Últimas Notícias > Capa – Destaques > O Inter empatou com o Atlético-PR em 2 a 2 pelo Brasileirão

O senador Magno Malta recusou o convite do presidenciável Jair Bolsonaro para ser vice na sua chapa

A decisão de Malta é de disputar a reeleição ao Senado. (Foto: Moreira Mariz/Agência Senado)

Cortejado para integrar a chapa do pré-candidato à Presidência do PSL, Jair Bolsonaro, o senador Magno Malta (PR-ES), por meio de sua assessoria, confirmou que não será o vice na chapa. O parlamentar capixaba decidiu que irá disputar a reeleição ao Senado. Bolsonaro negocia aliança com o PR de Valdemar Costa Neto, condenado pelo envolvimento no escândalo do mensalão, para aumentar o tempo de TV e contar com uma organização maior nos Estados.

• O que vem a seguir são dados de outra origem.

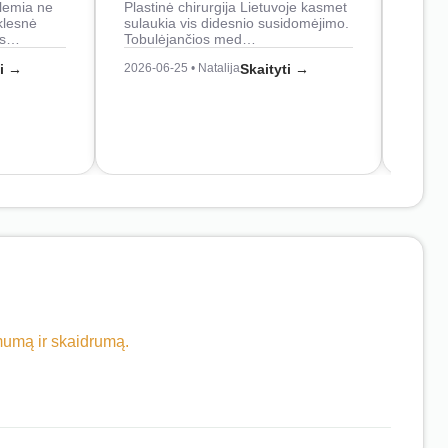
lemia ne
Plastinė chirurgija Lietuvoje kasmet
naudo
klesnė
sulaukia vis didesnio susidomėjimo.
Juos
os…
Tobulėjančios med…
2026-0
ti →
2026-06-25 • Natalija
Skaityti →
imumą ir skaidrumą.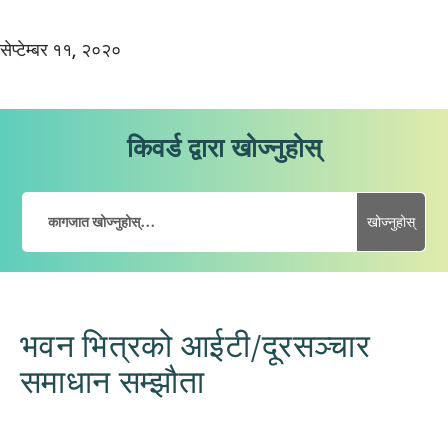
सेप्टेम्बर ११, २०२०
किवर्ड द्वारा खोज्नुहोस्
खोज्नुहोस्
भवन भित्रको आईटी/दूरसञ्चार
समाधान सम्झौता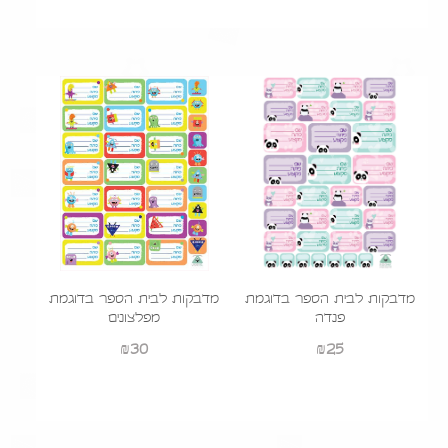
הוסף לעגלה
מדבקות לבית הספר בדוגמת
מדבקות לבית הספר בדוגמת
פנדה
מפלצונים
₪
30
₪
25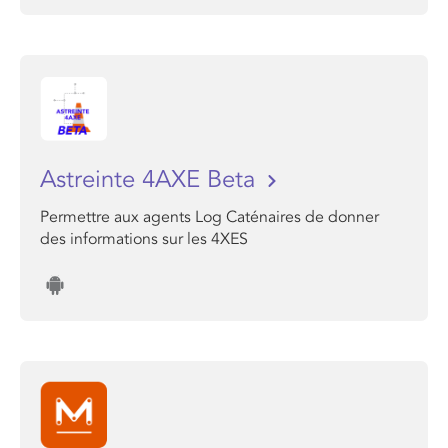
Astreinte 4AXE Beta
Permettre aux agents Log Caténaires de donner
des informations sur les 4XES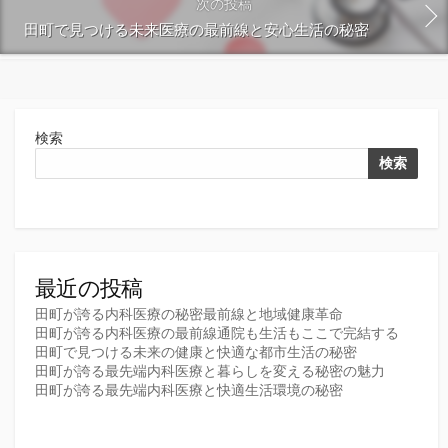
次の投稿
田町で見つける未来医療の最前線と安心生活の秘密
検索
検索
最近の投稿
田町が誇る内科医療の秘密最前線と地域健康革命
田町が誇る内科医療の最前線通院も生活もここで完結する
田町で見つける未来の健康と快適な都市生活の秘密
田町が誇る最先端内科医療と暮らしを変える秘密の魅力
田町が誇る最先端内科医療と快適生活環境の秘密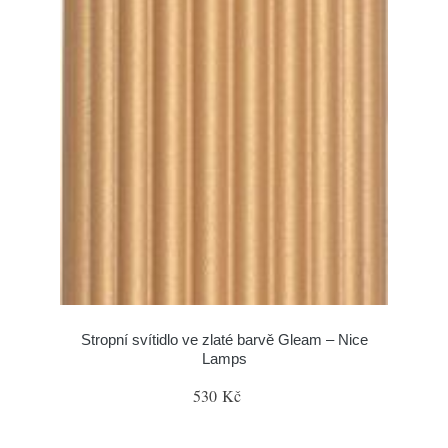
Stropní svítidlo ve zlaté barvě Gleam – Nice
Lamps
530 Kč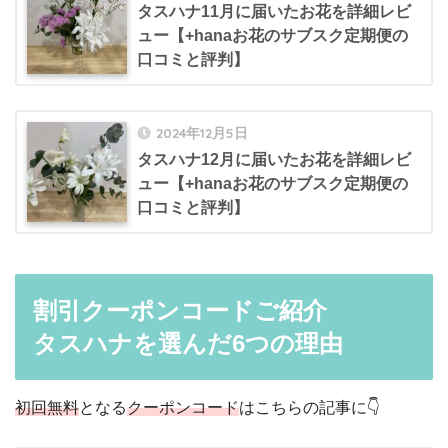
タスハナ11月に届いたお花を詳細レビ
ュー【+hanaお花のサブスク定期便の
口コミと評判】
2024年12月5日
タスハナ12月に届いたお花を詳細レビ
ュー【+hanaお花のサブスク定期便の
口コミと評判】
割引クーポンコードご紹介
タスハナを選んだ6つの理由
初回無料
となる
クーポンコード
はこちらの記事に👇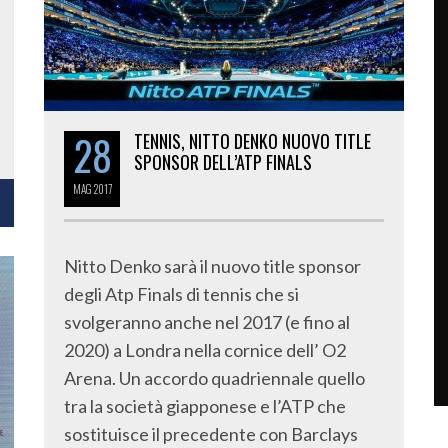
28
TENNIS, NITTO DENKO NUOVO TITLE
SPONSOR DELL’ATP FINALS
MAG
2017
Nitto Denko sarà il nuovo title sponsor
degli Atp Finals di tennis che si
svolgeranno anche nel 2017 (e fino al
2020) a Londra nella cornice dell’ O2
Arena. Un accordo quadriennale quello
tra la società giapponese e l’ATP che
sostituisce il precedente con Barclays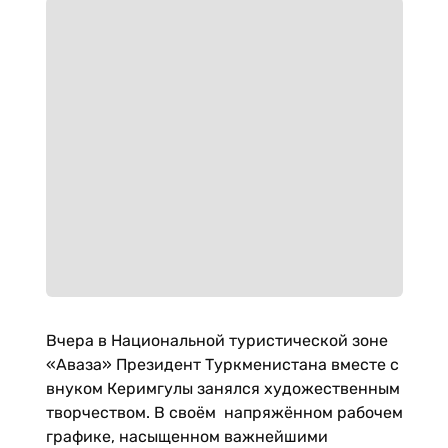
Вчера в Национальной туристической зоне
«Аваза» Президент Туркменистана вместе с
внуком Керимгулы занялся художественным
творчеством. В своём напряжённом рабочем
графике, насыщенном важнейшими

Segundo a assessoria do senador, a decisão de Magno Malta foi antecipada em entrevista para o Diário do Nordeste, na segunda-feira (9), durante evento na Assembleia Legislativa do Ceará, quando o senador afirmou que é “importante no Senado” e que Bolsonaro será presidente “com qualquer outro vice”.

“Por que o vice de Bolsonaro é essa insistência que a imprensa nacional quer? Tem alguma coisa por trás disso. É o cara botar o pescoço de fora e começar a ser escrachado antes da hora? O que tenho perguntado é o seguinte: será que para a sociedade, para as famílias, a minha luta em defesa das crianças, será que vale a pena eu ficar calado? Digo para ele (Bolsonaro): vocé é presidente sem mim, com qualquer outro vice. Tenho que avaliar é a minha importância, e, na minha cabeça, sou importante é no Senado”, disse Malta, segundo o Diário do Nordeste.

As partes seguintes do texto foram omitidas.